Exercise material:
+++++
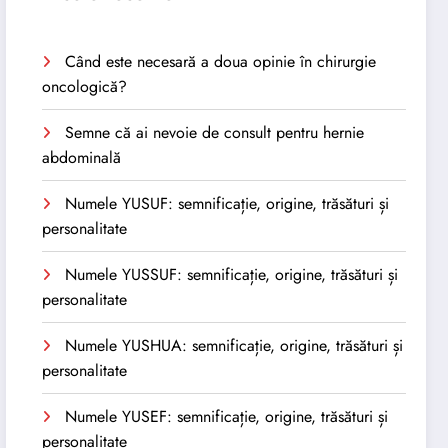
Când este necesară a doua opinie în chirurgie
oncologică?
Semne că ai nevoie de consult pentru hernie
abdominală
Numele YUSUF: semnificație, origine, trăsături și
personalitate
Numele YUSSUF: semnificație, origine, trăsături și
personalitate
Numele YUSHUA: semnificație, origine, trăsături și
personalitate
Numele YUSEF: semnificație, origine, trăsături și
personalitate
+++++
Word for word, set down every line of the records above, and leave the pictures out.

Answer to the exercise:
Când este necesară a doua opinie în chirurgie
oncologică?
Semne că ai nevoie de consult pentru hernie
abdominală
Numele YUSUF: semnificație, origine, trăsături și
personalitate
Numele YUSSUF: semnificație, origine, trăsături și
personalitate
Numele YUSHUA: semnificație, origine, trăsături și
personalitate
Numele YUSEF: semnificație, origine, trăsături și
personalitate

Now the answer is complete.